À la manière de Zola, nos savants historiens, une fois dispensée l’information technique, se transforment en captivants narrateurs. Âmes sensibles, s’abstenir : on nous épargne Tamerlan, mais les récits du sort des Tyriens vaincus par Alexandre, du massacre des juifs n’ayant pas eu droit à la clémence de Titus, du carnage de Marmande… de quoi mobiliser dix TPI et faire intervenir dix Mary Robinson, font dresser les cheveux sur la tête, la palme revenant à l’hallucinante noche triste, lorsque Cortés tente de quitter Tenochtitlan en catimini.
Le lecteur trouve ici en outre une occasion de réviser quelques jugements hâtifs. C’est ainsi que les Albigeois, loin d’être ses victimes, furent les alliés de Simon de Montfort, lequel, ne disposant que d’effectifs réduits face à des adversaires qui ne lui cédaient en rien quant aux atrocités, agissait de préférence « par la politique… sans user de la force », et le nombre de Bitterois parmi lesquels Dieu eut à effectuer le tri fut beaucoup plus limité que ne l’affirmèrent les médias du temps ; comme quoi il faut éviter de dire du mal des gens jusqu’à plus ample informé ! De même, il est difficile de faire acte de repentance au sujet de la colonisation du Mexique car, en fait de bons sauvages, les Aztèques n’étaient pas un modèle et les peuples avoisinants furent plutôt délivrés par l’arrivée des Espagnols.

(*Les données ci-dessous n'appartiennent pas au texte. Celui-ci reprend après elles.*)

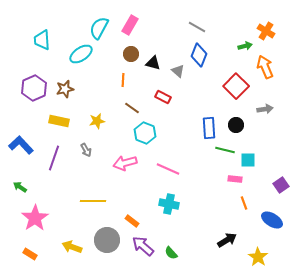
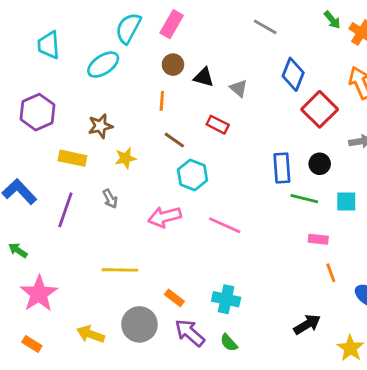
green arrow: (245, 46) -> (332, 20), moved, turned 64
blue diamond: (199, 55) -> (293, 74), moved
brown star: (65, 89) -> (100, 126), moved
cyan square: (248, 160) -> (346, 201), moved
cyan cross: (169, 204) -> (226, 299), moved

Et quand Goering affirme à Nüremberg que le bombardement de Belgrade d’avril 1941 visait des objectifs purement militaires et que le reste de la cité ne fut malencontreusement touché que par ricochet, on s’efforce de se réjouir des progrès accomplis depuis cette époque barbare.
Jean-Louis Dufour procède en introduction à une présentation d’ensemble qui pourrait aussi bien figurer en conclusion. Sans oublier l’ami Sun Zi, indispensable référence, il relève avec pertinence les réticences traditionnelles des chefs militaires devant la perspective d’engagements difficiles, onéreux et interminables en agglomération et il enregistre une évolution sur ce point, la guerre se déplaçant désormais de la campagne vers la ville. Nous le suivrons totalement lorsqu’il prévoit que les affrontements futurs se dérouleront plus au milieu de bâtiments que le long des chemins creux du bocage et qu’il convient que soient modifiés en conséquence l’équipement, l’entraînement et jusqu’au vocabulaire de nos forces. Toutefois, la suite de l’ouvrage vient contredire son affirmation selon laquelle les combats urbains furent exceptionnels dans le passé. Elle montre que, bien longtemps avant l’instauration de la stratégie anticités, on s’est étripé, militaires et civils confondus, autour des remparts.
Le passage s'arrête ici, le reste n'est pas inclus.